» PROVIDED DATA
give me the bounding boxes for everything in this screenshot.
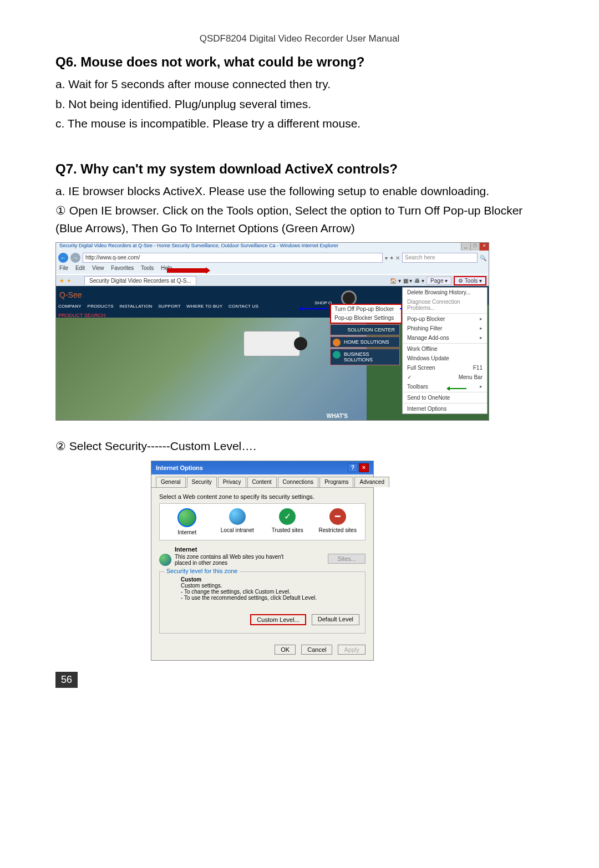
turn-off-popup-item[interactable]: Turn Off Pop-up Blocker xyxy=(331,305,401,314)
menu-edit[interactable]: Edit xyxy=(75,265,85,271)
internet-zone-label: Internet xyxy=(175,546,366,553)
home-icon-orange xyxy=(333,339,341,346)
whats-label: WHAT'S xyxy=(327,413,348,419)
internet-options-dialog: Internet Options ? × General Security Pr… xyxy=(151,461,374,661)
toolbars-item[interactable]: Toolbars xyxy=(403,382,487,391)
q6-b: b. Not being identified. Plug/unplug sev… xyxy=(55,95,544,113)
red-arrow-annotation xyxy=(167,268,206,273)
business-solutions-block[interactable]: BUSINESS SOLUTIONS xyxy=(330,349,400,365)
manual-title: QSDF8204 Digital Video Recorder User Man… xyxy=(55,33,544,44)
default-level-button[interactable]: Default Level xyxy=(312,614,359,625)
diagnose-item[interactable]: Diagnose Connection Problems... xyxy=(403,297,487,313)
internet-options-item[interactable]: Internet Options xyxy=(403,404,487,413)
security-level-legend: Security level for this zone xyxy=(164,568,240,574)
cancel-button[interactable]: Cancel xyxy=(301,645,332,655)
nav-support[interactable]: SUPPORT xyxy=(158,304,181,309)
back-button[interactable]: ← xyxy=(58,253,68,263)
q7-step1: ① Open IE browser. Click on the Tools op… xyxy=(55,202,544,237)
custom-title: Custom xyxy=(181,576,359,583)
popup-settings-item[interactable]: Pop-up Blocker Settings xyxy=(331,314,401,323)
menu-favorites[interactable]: Favorites xyxy=(111,265,134,271)
menu-view[interactable]: View xyxy=(92,265,104,271)
nav-products[interactable]: PRODUCTS xyxy=(88,304,114,309)
tab-programs[interactable]: Programs xyxy=(319,477,353,487)
blue-arrow-left xyxy=(302,308,328,309)
solution-center-block[interactable]: SOLUTION CENTER xyxy=(330,324,400,335)
check-icon: ✓ xyxy=(279,508,296,525)
menu-file[interactable]: File xyxy=(59,265,68,271)
q6-a: a. Wait for 5 seconds after mouse connec… xyxy=(55,75,544,93)
search-icon[interactable]: 🔍 xyxy=(480,255,486,261)
feed-icon[interactable]: ▦ ▾ xyxy=(403,278,413,284)
zone-internet[interactable]: Internet xyxy=(167,508,206,535)
nav-company[interactable]: COMPANY xyxy=(58,304,82,309)
nav-where[interactable]: WHERE TO BUY xyxy=(186,304,222,309)
qsee-nav: COMPANY PRODUCTS INSTALLATION SUPPORT WH… xyxy=(58,304,263,309)
menu-bar-item[interactable]: ✓ Menu Bar xyxy=(403,372,487,382)
menu-tools[interactable]: Tools xyxy=(141,265,154,271)
popup-blocker-submenu: Turn Off Pop-up Blocker Pop-up Blocker S… xyxy=(330,304,402,324)
security-camera-graphic xyxy=(243,331,300,356)
intranet-icon xyxy=(229,508,246,525)
ie-screenshot: Security Digital Video Recorders at Q-Se… xyxy=(55,242,489,421)
tab-content[interactable]: Content xyxy=(247,477,277,487)
delete-history-item[interactable]: Delete Browsing History... xyxy=(403,288,487,297)
zone-restricted[interactable]: ━Restricted sites xyxy=(318,508,357,535)
popup-blocker-item[interactable]: Pop-up Blocker xyxy=(403,314,487,324)
close-icon[interactable]: × xyxy=(479,243,489,251)
send-onenote-item[interactable]: Send to OneNote xyxy=(403,393,487,402)
custom-level-button[interactable]: Custom Level... xyxy=(250,614,306,625)
q6-heading: Q6. Mouse does not work, what could be w… xyxy=(55,54,544,70)
apply-button: Apply xyxy=(338,645,366,655)
internet-zone-desc: This zone contains all Web sites you hav… xyxy=(175,554,286,566)
zone-description: Select a Web content zone to specify its… xyxy=(159,493,366,500)
phishing-filter-item[interactable]: Phishing Filter xyxy=(403,324,487,333)
browser-tab[interactable]: Security Digital Video Recorders at Q-S.… xyxy=(84,276,196,285)
zone-trusted[interactable]: ✓Trusted sites xyxy=(268,508,307,535)
q7-intro: a. IE browser blocks ActiveX. Please use… xyxy=(55,182,544,200)
nav-contact[interactable]: CONTACT US xyxy=(229,304,258,309)
qsee-content-image: WHAT'S xyxy=(56,318,367,420)
business-icon-green xyxy=(333,351,341,359)
globe-icon xyxy=(159,554,171,566)
window-controls: _ □ × xyxy=(461,243,489,251)
tab-general[interactable]: General xyxy=(156,477,186,487)
help-icon[interactable]: ? xyxy=(348,463,358,472)
tab-privacy[interactable]: Privacy xyxy=(218,477,246,487)
minus-icon: ━ xyxy=(329,508,346,525)
ok-button[interactable]: OK xyxy=(275,645,296,655)
tools-dropdown[interactable]: ⚙ Tools ▾ xyxy=(454,276,486,285)
q7-step2: ② Select Security------Custom Level…. xyxy=(55,437,544,455)
tab-connections[interactable]: Connections xyxy=(278,477,319,487)
security-zones: Internet Local intranet ✓Trusted sites ━… xyxy=(159,503,366,540)
io-title: Internet Options xyxy=(156,464,203,471)
qsee-logo: Q-See xyxy=(59,290,82,299)
tab-advanced[interactable]: Advanced xyxy=(354,477,389,487)
search-box[interactable]: Search here xyxy=(402,253,478,263)
custom-l1: - To change the settings, click Custom L… xyxy=(181,589,359,595)
ie-menu-bar: File Edit View Favorites Tools Help xyxy=(56,265,489,274)
q7-heading: Q7. Why can't my system download ActiveX… xyxy=(55,161,544,177)
maximize-icon[interactable]: □ xyxy=(470,243,480,251)
tab-security[interactable]: Security xyxy=(187,477,217,488)
zone-intranet[interactable]: Local intranet xyxy=(218,508,257,535)
tools-menu: Delete Browsing History... Diagnose Conn… xyxy=(402,287,488,414)
close-icon[interactable]: × xyxy=(359,463,369,472)
forward-button[interactable]: → xyxy=(70,253,80,263)
page-dropdown[interactable]: Page ▾ xyxy=(427,277,451,285)
minimize-icon[interactable]: _ xyxy=(461,243,470,251)
full-screen-item[interactable]: Full ScreenF11 xyxy=(403,363,487,372)
address-bar[interactable]: http://www.q-see.com/ xyxy=(83,253,383,263)
page-number: 56 xyxy=(55,672,78,688)
custom-sub: Custom settings. xyxy=(181,583,359,589)
globe-icon xyxy=(177,508,196,527)
sites-button: Sites... xyxy=(328,554,366,564)
q6-c: c. The mouse is incompatible. Please try… xyxy=(55,115,544,132)
nav-installation[interactable]: INSTALLATION xyxy=(119,304,152,309)
home-icon[interactable]: 🏠 ▾ xyxy=(390,278,401,284)
print-icon[interactable]: 🖶 ▾ xyxy=(414,278,424,284)
home-solutions-block[interactable]: HOME SOLUTIONS xyxy=(330,336,400,348)
windows-update-item[interactable]: Windows Update xyxy=(403,354,487,363)
work-offline-item[interactable]: Work Offline xyxy=(403,344,487,354)
manage-addons-item[interactable]: Manage Add-ons xyxy=(403,333,487,343)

» EXERCISE GOAL
Print every line above exactly as given, but not the pictures.

» OUTPUT BELOW
give me the bounding boxes for everything in this screenshot.
turn-off-popup-item[interactable]: Turn Off Pop-up Blocker xyxy=(331,305,401,314)
menu-edit[interactable]: Edit xyxy=(75,265,85,271)
internet-zone-label: Internet xyxy=(175,546,366,553)
home-icon-orange xyxy=(333,339,341,346)
whats-label: WHAT'S xyxy=(327,413,348,419)
internet-options-dialog: Internet Options ? × General Security Pr… xyxy=(151,461,374,661)
toolbars-item[interactable]: Toolbars xyxy=(403,382,487,391)
q6-b: b. Not being identified. Plug/unplug sev… xyxy=(55,95,544,113)
red-arrow-annotation xyxy=(167,268,206,273)
business-solutions-block[interactable]: BUSINESS SOLUTIONS xyxy=(330,349,400,365)
manual-title: QSDF8204 Digital Video Recorder User Man… xyxy=(55,33,544,44)
default-level-button[interactable]: Default Level xyxy=(312,614,359,625)
diagnose-item[interactable]: Diagnose Connection Problems... xyxy=(403,297,487,313)
internet-options-item[interactable]: Internet Options xyxy=(403,404,487,413)
security-level-legend: Security level for this zone xyxy=(164,568,240,574)
cancel-button[interactable]: Cancel xyxy=(301,645,332,655)
nav-support[interactable]: SUPPORT xyxy=(158,304,181,309)
back-button[interactable]: ← xyxy=(58,253,68,263)
q7-step1: ① Open IE browser. Click on the Tools op… xyxy=(55,202,544,237)
custom-title: Custom xyxy=(181,576,359,583)
popup-settings-item[interactable]: Pop-up Blocker Settings xyxy=(331,314,401,323)
menu-favorites[interactable]: Favorites xyxy=(111,265,134,271)
menu-view[interactable]: View xyxy=(92,265,104,271)
nav-products[interactable]: PRODUCTS xyxy=(88,304,114,309)
tab-programs[interactable]: Programs xyxy=(319,477,353,487)
blue-arrow-left xyxy=(302,308,328,309)
solution-center-block[interactable]: SOLUTION CENTER xyxy=(330,324,400,335)
check-icon: ✓ xyxy=(279,508,296,525)
menu-file[interactable]: File xyxy=(59,265,68,271)
q6-a: a. Wait for 5 seconds after mouse connec… xyxy=(55,75,544,93)
search-icon[interactable]: 🔍 xyxy=(480,255,486,261)
feed-icon[interactable]: ▦ ▾ xyxy=(403,278,413,284)
zone-internet[interactable]: Internet xyxy=(167,508,206,535)
nav-company[interactable]: COMPANY xyxy=(58,304,82,309)
nav-where[interactable]: WHERE TO BUY xyxy=(186,304,222,309)
qsee-nav: COMPANY PRODUCTS INSTALLATION SUPPORT WH… xyxy=(58,304,263,309)
menu-bar-item[interactable]: ✓ Menu Bar xyxy=(403,372,487,382)
menu-tools[interactable]: Tools xyxy=(141,265,154,271)
popup-blocker-submenu: Turn Off Pop-up Blocker Pop-up Blocker S… xyxy=(330,304,402,324)
security-camera-graphic xyxy=(243,331,300,356)
intranet-icon xyxy=(229,508,246,525)
ie-screenshot: Security Digital Video Recorders at Q-Se… xyxy=(55,242,489,421)
tab-content[interactable]: Content xyxy=(247,477,277,487)
delete-history-item[interactable]: Delete Browsing History... xyxy=(403,288,487,297)
zone-restricted[interactable]: ━Restricted sites xyxy=(318,508,357,535)
popup-blocker-item[interactable]: Pop-up Blocker xyxy=(403,314,487,324)
close-icon[interactable]: × xyxy=(479,243,489,251)
send-onenote-item[interactable]: Send to OneNote xyxy=(403,393,487,402)
custom-level-button[interactable]: Custom Level... xyxy=(250,614,306,625)
q6-heading: Q6. Mouse does not work, what could be w… xyxy=(55,54,544,70)
apply-button: Apply xyxy=(338,645,366,655)
internet-zone-desc: This zone contains all Web sites you hav… xyxy=(175,554,286,566)
zone-description: Select a Web content zone to specify its… xyxy=(159,493,366,500)
phishing-filter-item[interactable]: Phishing Filter xyxy=(403,324,487,333)
browser-tab[interactable]: Security Digital Video Recorders at Q-S.… xyxy=(84,276,196,285)
zone-trusted[interactable]: ✓Trusted sites xyxy=(268,508,307,535)
q7-intro: a. IE browser blocks ActiveX. Please use… xyxy=(55,182,544,200)
nav-contact[interactable]: CONTACT US xyxy=(229,304,258,309)
qsee-content-image: WHAT'S xyxy=(56,318,367,420)
business-icon-green xyxy=(333,351,341,359)
globe-icon xyxy=(159,554,171,566)
window-controls: _ □ × xyxy=(461,243,489,251)
tab-general[interactable]: General xyxy=(156,477,186,487)
help-icon[interactable]: ? xyxy=(348,463,358,472)
tab-privacy[interactable]: Privacy xyxy=(218,477,246,487)
minus-icon: ━ xyxy=(329,508,346,525)
ok-button[interactable]: OK xyxy=(275,645,296,655)
tools-dropdown[interactable]: ⚙ Tools ▾ xyxy=(454,276,486,285)
q7-step2: ② Select Security------Custom Level…. xyxy=(55,437,544,455)
tab-connections[interactable]: Connections xyxy=(278,477,319,487)
security-zones: Internet Local intranet ✓Trusted sites ━… xyxy=(159,503,366,540)
io-title: Internet Options xyxy=(156,464,203,471)
qsee-logo: Q-See xyxy=(59,290,82,299)
tab-advanced[interactable]: Advanced xyxy=(354,477,389,487)
search-box[interactable]: Search here xyxy=(402,253,478,263)
custom-l1: - To change the settings, click Custom L… xyxy=(181,589,359,595)
ie-menu-bar: File Edit View Favorites Tools Help xyxy=(56,265,489,274)
q7-heading: Q7. Why can't my system download ActiveX… xyxy=(55,161,544,177)
maximize-icon[interactable]: □ xyxy=(470,243,480,251)
tab-security[interactable]: Security xyxy=(187,477,217,488)
zone-intranet[interactable]: Local intranet xyxy=(218,508,257,535)
tools-menu: Delete Browsing History... Diagnose Conn… xyxy=(402,287,488,414)
close-icon[interactable]: × xyxy=(359,463,369,472)
forward-button[interactable]: → xyxy=(70,253,80,263)
page-dropdown[interactable]: Page ▾ xyxy=(427,277,451,285)
minimize-icon[interactable]: _ xyxy=(461,243,470,251)
full-screen-item[interactable]: Full ScreenF11 xyxy=(403,363,487,372)
address-bar[interactable]: http://www.q-see.com/ xyxy=(83,253,383,263)
page-number: 56 xyxy=(55,672,78,688)
custom-sub: Custom settings. xyxy=(181,583,359,589)
globe-icon xyxy=(177,508,196,527)
sites-button: Sites... xyxy=(328,554,366,564)
q6-c: c. The mouse is incompatible. Please try… xyxy=(55,115,544,132)
nav-installation[interactable]: INSTALLATION xyxy=(119,304,152,309)
home-icon[interactable]: 🏠 ▾ xyxy=(390,278,401,284)
print-icon[interactable]: 🖶 ▾ xyxy=(414,278,424,284)
home-solutions-block[interactable]: HOME SOLUTIONS xyxy=(330,336,400,348)
windows-update-item[interactable]: Windows Update xyxy=(403,354,487,363)
work-offline-item[interactable]: Work Offline xyxy=(403,344,487,354)
manage-addons-item[interactable]: Manage Add-ons xyxy=(403,333,487,343)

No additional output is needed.